Bambaataa avait un héritage jamaïcain et barbadien et a été élevé par sa mère dans un complexe de logements sociaux à faible revenu, selon une interview qu’il a donnée à Frank Broughton en 1998. Il a été exposé à la musique dès son plus jeune âge grâce à la collection de disques vinyles de sa mère.

La capacité de réutiliser et de remixer d’anciens succès est devenue l’une de ses caractéristiques lors des soirées qu’il a commencé à organiser dans les centres communautaires du quartier au début des années 1970, a déclaré Bambaataa dans l’interview. Il s’est profondément inspiré du travail de Kool Herc, souvent considéré comme le père du hip-hop.

Bambaataa et les soirées où il a joué ont gagné en popularité tout au long de la décennie et jusque dans les années 1980, lorsqu’il a sorti une série de morceaux électro qui ont contribué à façonner les mouvements musicaux naissants du hip-hop et de l’électro-funk. Il a également été l’un des premiers DJ à utiliser les beat breaks, en incorporant l’emblématique boîte à rythmes Roland TR-808.

“Nous jouions de tout, de tout ce qui était funky”, a-t-il déclaré. Il a ajouté plus tard que ce qui distinguait ses soirées était que “d’autres DJ jouaient d’excellents disques pendant quinze ou vingt minutes. Nous changeions les nôtres toutes les minutes ou deux. Je ne pouvais laisser aucun breakbeat durer plus d’une minute ou deux”.

À l’époque, Bambaataa avait déclaré lors d’entretiens précédents qu’il avait pu tirer parti de son affiliation au gang de rue local Black Spades pour former un groupe qu’il a appelé Zulu Nation, un clin d’œil à un groupe ethnique sud-africain dont il s’est inspiré. Son slogan est finalement devenu connu sous le nom de “paix, amour, unité et plaisir”, et il a déclaré qu’il cherchait à utiliser la popularité croissante du hip-hop pour résoudre les conflits entre gangs locaux.

Bambaataa a ensuite changé le nom en Universal Zulu Nation pour marquer l’inclusion de « tous les habitants de la planète Terre ».

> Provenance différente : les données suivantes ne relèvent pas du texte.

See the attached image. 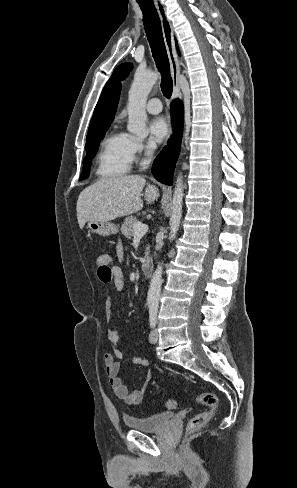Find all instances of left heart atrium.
Wrapping results in <instances>:
<instances>
[{
	"instance_id": "1",
	"label": "left heart atrium",
	"mask_w": 297,
	"mask_h": 488,
	"mask_svg": "<svg viewBox=\"0 0 297 488\" xmlns=\"http://www.w3.org/2000/svg\"><path fill=\"white\" fill-rule=\"evenodd\" d=\"M149 133L154 143L163 142L169 134V126L163 117L153 119L149 123Z\"/></svg>"
}]
</instances>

Ces dernières années, de nombreuses personnes ont accusé Bambaataa d’abus sexuels.

En 2016, le militant politique du Bronx et ancien dirigeant de l’industrie musicale, Ronald Savage, a accusé Bambaataa de l’avoir abusé en 1980, alors que Savage était adolescent.

«J’avais peur, mais en même temps, je pensais: ‘C’est Afrika Bambaataa’», a déclaré Savage à l’AP en 2016. À l’époque, il se souvenait en détail de cette rencontre et de quatre autres qui, selon lui, avaient suivi.

Bambaataa a nié avec véhémence ces allégations.

Après que Savage ait rendu public ses affirmations, de nombreux autres hommes se sont manifestés pour partager des expériences similaires à propos de Bambaataa. En juin 2016, Universal Zulu Nation a publié une lettre publique présentant ses excuses aux « survivants des abus sexuels apparents commis par Bambaataa », affirmant que certains membres du groupe étaient au courant des abus mais « ont choisi de ne pas les révéler ».

“Nous présentons nos excuses les plus profondes et les plus sincères aux nombreuses personnes blessées”, a écrit l’organisation.